[Stored data entries]
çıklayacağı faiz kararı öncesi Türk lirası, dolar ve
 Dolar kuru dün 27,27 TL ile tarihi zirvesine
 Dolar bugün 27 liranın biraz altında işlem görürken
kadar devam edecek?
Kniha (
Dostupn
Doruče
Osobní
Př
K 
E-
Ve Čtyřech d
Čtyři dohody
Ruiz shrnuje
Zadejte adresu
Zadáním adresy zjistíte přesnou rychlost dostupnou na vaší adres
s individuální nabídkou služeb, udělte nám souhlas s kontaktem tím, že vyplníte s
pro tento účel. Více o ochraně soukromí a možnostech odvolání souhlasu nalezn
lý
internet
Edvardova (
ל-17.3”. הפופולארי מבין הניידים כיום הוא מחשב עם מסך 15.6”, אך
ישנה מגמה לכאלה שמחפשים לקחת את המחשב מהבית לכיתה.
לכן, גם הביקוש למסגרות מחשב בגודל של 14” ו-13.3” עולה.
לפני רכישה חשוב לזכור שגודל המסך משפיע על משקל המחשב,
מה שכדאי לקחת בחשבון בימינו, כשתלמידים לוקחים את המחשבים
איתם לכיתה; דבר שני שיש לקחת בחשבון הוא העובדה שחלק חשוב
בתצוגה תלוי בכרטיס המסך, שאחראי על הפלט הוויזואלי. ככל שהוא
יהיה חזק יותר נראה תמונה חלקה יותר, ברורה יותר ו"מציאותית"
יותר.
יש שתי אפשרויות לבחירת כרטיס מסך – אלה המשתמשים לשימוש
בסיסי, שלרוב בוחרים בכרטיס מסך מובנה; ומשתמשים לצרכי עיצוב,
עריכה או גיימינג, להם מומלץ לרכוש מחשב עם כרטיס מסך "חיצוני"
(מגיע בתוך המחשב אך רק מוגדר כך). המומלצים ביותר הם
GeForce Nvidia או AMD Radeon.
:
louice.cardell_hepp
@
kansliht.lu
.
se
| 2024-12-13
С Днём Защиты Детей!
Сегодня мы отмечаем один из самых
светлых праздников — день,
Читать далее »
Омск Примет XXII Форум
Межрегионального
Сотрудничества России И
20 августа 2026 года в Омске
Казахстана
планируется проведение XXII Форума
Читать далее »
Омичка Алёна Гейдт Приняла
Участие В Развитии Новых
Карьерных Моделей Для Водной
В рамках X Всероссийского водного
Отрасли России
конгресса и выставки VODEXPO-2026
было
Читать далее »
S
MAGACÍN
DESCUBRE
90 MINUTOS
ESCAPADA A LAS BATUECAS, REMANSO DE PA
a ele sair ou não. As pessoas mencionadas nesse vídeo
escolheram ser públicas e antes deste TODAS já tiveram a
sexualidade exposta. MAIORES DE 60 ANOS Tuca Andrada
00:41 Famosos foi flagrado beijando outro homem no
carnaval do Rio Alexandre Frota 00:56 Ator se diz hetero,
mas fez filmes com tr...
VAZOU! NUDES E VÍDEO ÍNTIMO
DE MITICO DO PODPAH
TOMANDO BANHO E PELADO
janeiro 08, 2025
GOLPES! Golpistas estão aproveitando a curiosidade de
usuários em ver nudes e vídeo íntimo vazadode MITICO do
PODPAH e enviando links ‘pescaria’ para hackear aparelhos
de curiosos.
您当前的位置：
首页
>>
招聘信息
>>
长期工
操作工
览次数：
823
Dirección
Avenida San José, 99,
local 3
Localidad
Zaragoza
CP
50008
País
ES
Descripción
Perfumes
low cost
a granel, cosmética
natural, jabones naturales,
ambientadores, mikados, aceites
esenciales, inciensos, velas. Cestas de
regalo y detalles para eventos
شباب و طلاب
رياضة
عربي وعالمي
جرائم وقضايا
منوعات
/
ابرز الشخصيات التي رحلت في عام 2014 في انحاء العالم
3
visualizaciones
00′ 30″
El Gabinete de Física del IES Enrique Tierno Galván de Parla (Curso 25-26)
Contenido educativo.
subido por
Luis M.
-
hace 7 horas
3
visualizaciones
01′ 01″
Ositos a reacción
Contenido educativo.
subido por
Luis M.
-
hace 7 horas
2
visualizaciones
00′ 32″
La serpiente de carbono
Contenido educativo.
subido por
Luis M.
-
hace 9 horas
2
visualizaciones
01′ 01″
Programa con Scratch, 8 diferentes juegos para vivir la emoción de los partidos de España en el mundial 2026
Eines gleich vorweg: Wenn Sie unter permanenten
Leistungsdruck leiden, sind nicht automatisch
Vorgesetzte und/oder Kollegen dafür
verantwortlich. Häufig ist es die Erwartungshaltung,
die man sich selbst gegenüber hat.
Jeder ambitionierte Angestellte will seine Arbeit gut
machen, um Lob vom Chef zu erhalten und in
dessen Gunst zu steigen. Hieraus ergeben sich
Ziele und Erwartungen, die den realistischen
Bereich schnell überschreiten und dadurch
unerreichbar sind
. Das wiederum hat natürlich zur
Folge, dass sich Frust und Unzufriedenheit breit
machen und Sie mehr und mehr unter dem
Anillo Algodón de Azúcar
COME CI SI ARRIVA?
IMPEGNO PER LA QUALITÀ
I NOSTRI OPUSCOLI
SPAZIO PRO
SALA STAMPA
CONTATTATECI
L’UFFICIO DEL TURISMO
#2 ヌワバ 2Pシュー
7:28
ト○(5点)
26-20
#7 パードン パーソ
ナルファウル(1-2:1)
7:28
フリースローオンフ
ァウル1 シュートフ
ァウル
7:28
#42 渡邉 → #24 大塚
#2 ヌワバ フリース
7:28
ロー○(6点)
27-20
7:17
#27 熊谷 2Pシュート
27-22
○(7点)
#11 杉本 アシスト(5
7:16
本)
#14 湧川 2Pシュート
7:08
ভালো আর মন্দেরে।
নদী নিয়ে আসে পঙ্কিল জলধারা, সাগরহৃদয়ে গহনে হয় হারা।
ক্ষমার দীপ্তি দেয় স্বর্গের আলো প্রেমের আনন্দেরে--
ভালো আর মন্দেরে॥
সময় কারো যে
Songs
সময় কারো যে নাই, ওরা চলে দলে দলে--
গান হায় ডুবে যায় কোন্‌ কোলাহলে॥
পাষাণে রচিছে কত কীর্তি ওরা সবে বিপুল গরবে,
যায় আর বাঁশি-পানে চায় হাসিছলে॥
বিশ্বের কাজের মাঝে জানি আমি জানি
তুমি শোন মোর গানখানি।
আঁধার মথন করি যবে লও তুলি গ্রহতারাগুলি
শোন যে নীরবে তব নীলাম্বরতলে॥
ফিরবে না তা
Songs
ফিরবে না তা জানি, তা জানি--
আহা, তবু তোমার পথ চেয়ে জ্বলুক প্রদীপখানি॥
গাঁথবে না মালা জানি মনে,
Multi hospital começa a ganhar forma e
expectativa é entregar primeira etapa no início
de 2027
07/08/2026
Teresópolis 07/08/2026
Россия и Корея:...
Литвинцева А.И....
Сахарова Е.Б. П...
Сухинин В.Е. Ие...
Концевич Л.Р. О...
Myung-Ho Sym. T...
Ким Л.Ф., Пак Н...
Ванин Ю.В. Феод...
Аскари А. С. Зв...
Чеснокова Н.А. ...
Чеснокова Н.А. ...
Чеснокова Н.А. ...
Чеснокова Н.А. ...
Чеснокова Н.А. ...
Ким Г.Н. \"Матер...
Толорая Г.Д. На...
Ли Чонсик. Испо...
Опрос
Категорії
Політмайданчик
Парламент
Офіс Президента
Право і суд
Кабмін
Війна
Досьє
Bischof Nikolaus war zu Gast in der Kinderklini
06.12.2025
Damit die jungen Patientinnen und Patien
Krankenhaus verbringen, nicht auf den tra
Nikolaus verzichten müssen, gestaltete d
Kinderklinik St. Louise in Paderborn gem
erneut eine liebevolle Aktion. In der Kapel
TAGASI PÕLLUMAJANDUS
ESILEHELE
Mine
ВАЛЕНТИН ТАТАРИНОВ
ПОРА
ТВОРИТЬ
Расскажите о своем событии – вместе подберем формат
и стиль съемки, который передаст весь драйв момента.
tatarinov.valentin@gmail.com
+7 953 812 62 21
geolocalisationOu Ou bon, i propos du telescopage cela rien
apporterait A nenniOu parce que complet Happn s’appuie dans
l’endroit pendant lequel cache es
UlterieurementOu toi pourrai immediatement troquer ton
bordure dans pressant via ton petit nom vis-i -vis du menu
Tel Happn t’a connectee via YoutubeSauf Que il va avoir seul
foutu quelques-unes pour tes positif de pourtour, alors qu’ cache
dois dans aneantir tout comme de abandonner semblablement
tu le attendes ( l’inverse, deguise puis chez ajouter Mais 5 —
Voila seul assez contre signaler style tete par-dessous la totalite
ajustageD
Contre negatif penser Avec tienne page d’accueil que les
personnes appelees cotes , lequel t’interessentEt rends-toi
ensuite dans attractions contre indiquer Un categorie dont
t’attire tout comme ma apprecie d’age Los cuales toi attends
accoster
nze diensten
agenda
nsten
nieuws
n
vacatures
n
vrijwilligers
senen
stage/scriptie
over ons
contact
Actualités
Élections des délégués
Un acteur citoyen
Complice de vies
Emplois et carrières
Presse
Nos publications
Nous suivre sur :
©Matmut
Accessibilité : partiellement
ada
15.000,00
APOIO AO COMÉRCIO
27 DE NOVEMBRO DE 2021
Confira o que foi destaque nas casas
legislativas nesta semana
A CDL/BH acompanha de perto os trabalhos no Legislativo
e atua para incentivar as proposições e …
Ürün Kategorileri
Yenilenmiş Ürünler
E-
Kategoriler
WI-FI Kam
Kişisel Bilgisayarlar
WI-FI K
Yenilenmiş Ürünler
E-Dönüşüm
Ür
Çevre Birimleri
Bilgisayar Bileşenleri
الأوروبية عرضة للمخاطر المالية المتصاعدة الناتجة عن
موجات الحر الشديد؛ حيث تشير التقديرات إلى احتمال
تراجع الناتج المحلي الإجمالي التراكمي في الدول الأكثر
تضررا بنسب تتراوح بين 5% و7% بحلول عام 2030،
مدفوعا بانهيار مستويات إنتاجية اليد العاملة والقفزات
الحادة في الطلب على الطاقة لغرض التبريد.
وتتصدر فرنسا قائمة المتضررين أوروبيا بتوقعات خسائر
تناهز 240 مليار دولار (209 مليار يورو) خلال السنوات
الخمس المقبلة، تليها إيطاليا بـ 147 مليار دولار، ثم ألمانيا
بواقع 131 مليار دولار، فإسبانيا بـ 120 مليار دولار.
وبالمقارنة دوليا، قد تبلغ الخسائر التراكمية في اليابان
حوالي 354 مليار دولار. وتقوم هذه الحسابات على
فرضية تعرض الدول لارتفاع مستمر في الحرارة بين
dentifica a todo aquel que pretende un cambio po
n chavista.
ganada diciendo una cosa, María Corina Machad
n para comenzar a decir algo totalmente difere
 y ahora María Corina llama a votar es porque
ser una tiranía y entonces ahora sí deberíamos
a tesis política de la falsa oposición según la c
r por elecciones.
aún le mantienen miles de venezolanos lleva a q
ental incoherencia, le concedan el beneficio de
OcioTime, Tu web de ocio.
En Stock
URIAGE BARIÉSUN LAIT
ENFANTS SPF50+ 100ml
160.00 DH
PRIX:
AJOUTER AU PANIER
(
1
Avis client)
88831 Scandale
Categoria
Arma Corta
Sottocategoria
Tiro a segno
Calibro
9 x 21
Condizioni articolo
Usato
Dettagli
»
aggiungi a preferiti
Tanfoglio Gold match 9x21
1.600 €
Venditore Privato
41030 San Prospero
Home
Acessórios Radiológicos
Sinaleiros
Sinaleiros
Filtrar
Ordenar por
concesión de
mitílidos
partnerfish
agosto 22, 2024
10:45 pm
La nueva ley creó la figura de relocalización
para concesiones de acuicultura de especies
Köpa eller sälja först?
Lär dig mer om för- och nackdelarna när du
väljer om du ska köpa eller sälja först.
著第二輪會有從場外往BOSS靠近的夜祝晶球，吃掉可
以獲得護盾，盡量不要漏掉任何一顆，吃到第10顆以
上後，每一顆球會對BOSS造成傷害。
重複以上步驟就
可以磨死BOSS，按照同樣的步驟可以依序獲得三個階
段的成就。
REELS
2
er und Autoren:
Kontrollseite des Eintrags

TRY IT => Retype, exactly and in full, the lines above from the one containing "Condizioni articolo" through the one containing "agosto 22, 2024".

YOUR SOLUTION =>
Condizioni articolo
Usato
Dettagli
»
aggiungi a preferiti
Tanfoglio Gold match 9x21
1.600 €
Venditore Privato
41030 San Prospero
Home
Acessórios Radiológicos
Sinaleiros
Sinaleiros
Filtrar
Ordenar por
concesión de
mitílidos
partnerfish
agosto 22, 2024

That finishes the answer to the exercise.